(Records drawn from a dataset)
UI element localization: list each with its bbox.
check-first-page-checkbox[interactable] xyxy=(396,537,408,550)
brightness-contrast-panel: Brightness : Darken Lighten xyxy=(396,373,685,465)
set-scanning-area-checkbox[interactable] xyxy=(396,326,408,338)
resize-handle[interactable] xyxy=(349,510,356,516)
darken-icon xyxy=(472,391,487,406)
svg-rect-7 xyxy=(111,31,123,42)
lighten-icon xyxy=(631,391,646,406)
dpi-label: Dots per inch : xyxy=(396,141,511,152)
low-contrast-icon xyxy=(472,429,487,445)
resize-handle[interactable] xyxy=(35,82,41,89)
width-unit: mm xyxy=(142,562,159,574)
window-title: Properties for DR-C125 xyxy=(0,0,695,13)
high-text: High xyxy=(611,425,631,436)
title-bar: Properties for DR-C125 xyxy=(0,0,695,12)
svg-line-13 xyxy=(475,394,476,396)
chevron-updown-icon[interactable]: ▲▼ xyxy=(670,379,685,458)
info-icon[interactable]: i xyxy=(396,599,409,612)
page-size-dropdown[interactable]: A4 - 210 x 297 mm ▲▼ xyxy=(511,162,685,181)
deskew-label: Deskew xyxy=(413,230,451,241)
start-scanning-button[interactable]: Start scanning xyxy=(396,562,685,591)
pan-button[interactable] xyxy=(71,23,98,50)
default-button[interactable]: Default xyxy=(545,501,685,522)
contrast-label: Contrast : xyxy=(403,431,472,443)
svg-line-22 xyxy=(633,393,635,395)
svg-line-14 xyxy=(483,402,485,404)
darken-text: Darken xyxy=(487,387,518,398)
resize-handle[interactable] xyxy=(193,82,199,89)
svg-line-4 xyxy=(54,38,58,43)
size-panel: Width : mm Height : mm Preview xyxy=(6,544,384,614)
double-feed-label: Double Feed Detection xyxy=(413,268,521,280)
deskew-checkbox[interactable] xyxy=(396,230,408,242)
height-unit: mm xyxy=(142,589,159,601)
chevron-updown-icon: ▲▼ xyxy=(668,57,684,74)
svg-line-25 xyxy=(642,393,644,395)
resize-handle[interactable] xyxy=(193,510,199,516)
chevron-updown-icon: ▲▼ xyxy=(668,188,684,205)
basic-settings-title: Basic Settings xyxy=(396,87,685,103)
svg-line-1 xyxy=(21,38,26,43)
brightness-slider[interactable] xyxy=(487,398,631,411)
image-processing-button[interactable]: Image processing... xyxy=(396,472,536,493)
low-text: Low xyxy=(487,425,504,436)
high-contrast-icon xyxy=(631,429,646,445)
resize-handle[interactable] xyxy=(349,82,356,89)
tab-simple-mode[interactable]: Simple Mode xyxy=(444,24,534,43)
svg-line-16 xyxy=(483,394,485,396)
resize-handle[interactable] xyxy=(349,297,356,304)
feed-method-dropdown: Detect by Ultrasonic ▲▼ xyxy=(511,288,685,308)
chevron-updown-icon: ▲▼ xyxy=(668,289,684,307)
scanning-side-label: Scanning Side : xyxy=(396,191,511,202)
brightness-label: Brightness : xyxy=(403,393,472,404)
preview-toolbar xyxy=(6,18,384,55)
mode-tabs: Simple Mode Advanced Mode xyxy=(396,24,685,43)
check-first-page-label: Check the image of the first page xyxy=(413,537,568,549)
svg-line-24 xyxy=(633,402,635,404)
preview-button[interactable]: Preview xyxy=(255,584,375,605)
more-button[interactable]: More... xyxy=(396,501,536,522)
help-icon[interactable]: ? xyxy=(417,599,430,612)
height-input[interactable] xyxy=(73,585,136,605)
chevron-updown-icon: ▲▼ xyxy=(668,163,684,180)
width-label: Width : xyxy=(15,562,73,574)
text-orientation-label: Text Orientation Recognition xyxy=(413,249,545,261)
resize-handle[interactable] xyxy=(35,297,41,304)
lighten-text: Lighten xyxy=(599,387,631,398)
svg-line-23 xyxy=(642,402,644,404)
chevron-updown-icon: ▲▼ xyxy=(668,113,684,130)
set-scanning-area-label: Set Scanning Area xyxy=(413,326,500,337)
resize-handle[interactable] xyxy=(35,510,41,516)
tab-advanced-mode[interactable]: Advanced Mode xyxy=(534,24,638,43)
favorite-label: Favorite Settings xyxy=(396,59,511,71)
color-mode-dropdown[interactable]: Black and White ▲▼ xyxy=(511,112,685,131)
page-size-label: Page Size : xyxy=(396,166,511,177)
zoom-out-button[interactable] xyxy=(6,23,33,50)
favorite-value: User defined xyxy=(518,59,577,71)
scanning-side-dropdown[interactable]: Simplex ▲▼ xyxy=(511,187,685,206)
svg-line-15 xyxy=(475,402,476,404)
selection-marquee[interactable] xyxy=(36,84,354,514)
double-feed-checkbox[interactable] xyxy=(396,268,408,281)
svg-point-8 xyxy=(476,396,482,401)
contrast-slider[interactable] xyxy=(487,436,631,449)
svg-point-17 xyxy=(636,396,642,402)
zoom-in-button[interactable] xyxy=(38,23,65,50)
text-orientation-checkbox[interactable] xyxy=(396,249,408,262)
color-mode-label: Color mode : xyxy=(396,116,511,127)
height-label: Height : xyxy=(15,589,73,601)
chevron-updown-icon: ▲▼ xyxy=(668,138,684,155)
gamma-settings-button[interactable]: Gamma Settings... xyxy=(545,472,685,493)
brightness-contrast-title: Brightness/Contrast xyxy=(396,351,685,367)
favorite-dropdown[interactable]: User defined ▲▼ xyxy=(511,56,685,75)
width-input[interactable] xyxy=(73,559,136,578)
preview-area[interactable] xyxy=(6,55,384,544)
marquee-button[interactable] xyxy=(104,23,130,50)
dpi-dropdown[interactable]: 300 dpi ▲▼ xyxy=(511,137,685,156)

### Problem
Please go through the data above and copy each line containing the word "first".

### Written response
check-first-page-checkbox[interactable] xyxy=(396,537,408,550)
check-first-page-label: Check the image of the first page xyxy=(413,537,568,549)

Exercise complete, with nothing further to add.